With the coming presidential election in the United States, many of the candidates have realized the concerns of the American public and have drawn up proposals for adjusting the healthcare problems in the U.S. as part of their running platforms. The Democratic front-runner (FOX), John Kerry, has produced a ten-page plan for making health care affordable for everyone.

One of Kerry's strongest suggestions for tackling the health care issue is utilizing a program already in place: Federal Employees Health Benefits Program (FEHBP). Members of Congress use this plan. He proposes allowing small businesses to be allowed to participate in the FEHBP, which would provide more affordable health care to their employees. Kerry also proposes changes in allowable medical lawsuits, which are reminiscent of the Canadian regulations: No awards "of punitive damages unless caused by intentional misconduct, gross negligence or reckless indifferent to life" (Kerry), a stop to malpractice action unless it is determined that a reasonable claim exists and, even so, required mediation before proceeding to lawsuit.

Another method for cost-cutting and improving service is by requiring medical records to be electronic by 2008. This would not only reduce error, but cut supply costs and processing costs dramatically. By using available technology, Kerry estimates that administrative costs can be cut by $175 billion a year.

The cost for implementation of these and other aspects of Kerry's plan will run $72 billion per year for the first five years. This plan seems like a logical step in the right direction for the nation's health care.

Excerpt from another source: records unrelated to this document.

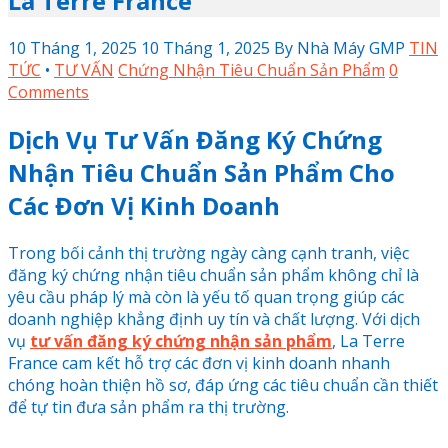
La Terre France
10 Tháng 1, 2025
10 Tháng 1, 2025
By
Nhà Máy GMP
TIN
TỨC
•
TƯ VẤN
Chứng Nhận Tiêu Chuẩn Sản Phẩm
0
Comments
Dịch Vụ Tư Vấn Đăng Ký Chứng
Nhận Tiêu Chuẩn Sản Phẩm Cho
Các Đơn Vị Kinh Doanh
Trong bối cảnh thị trường ngày càng cạnh tranh, việc
đăng ký chứng nhận tiêu chuẩn sản phẩm không chỉ là
yêu cầu pháp lý mà còn là yếu tố quan trọng giúp các
doanh nghiệp khẳng định uy tín và chất lượng. Với dịch
vụ
tư vấn đăng ký chứng nhận sản phẩm
, La Terre
France cam kết hỗ trợ các đơn vị kinh doanh nhanh
chóng hoàn thiện hồ sơ, đáp ứng các tiêu chuẩn cần thiết
để tự tin đưa sản phẩm ra thị trường.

Although it would only seem fair to provide the Republican front-runner's views on a health care plan, President Bush has already had three years in office and has not made any remarkable improvements nor, with his determination to expand other programs such as space exploration, does it seem that he is interested in providing reasonable medical care to the population. Nevertheless, Bush did, on January 28, 2004, outline a "Comprehensive Agenda to Expand Access to Health Care." Before he even began to explain his ideas, however, he made the statement: "Fortunately, the positive news is that we've got the best health care system in the world" (Bush), which is quite different from the findings by the WHO.

Although Bush supports the market health care system as we have it now (hoping, it appears, that the tax cuts and refunds will be used by Americans to buy health insurance), he does support the regulation of medical lawsuits and the increased use of available technology to reduce administrative costs.

A major part of Bush's plan is to encourage workers and employers to buy into a normal health insurance plan, but take a high-deductible option, causing the premiums to be lower. To offset any deductibles needed, the worker would then set up a tax-free Health Care Savings Account (HSA) so that when funds are drawn from it to pay medical bills, those withdrawn funds are not taxed. This idea supposes that the normal American can and will put money aside in such an account, building up a money base.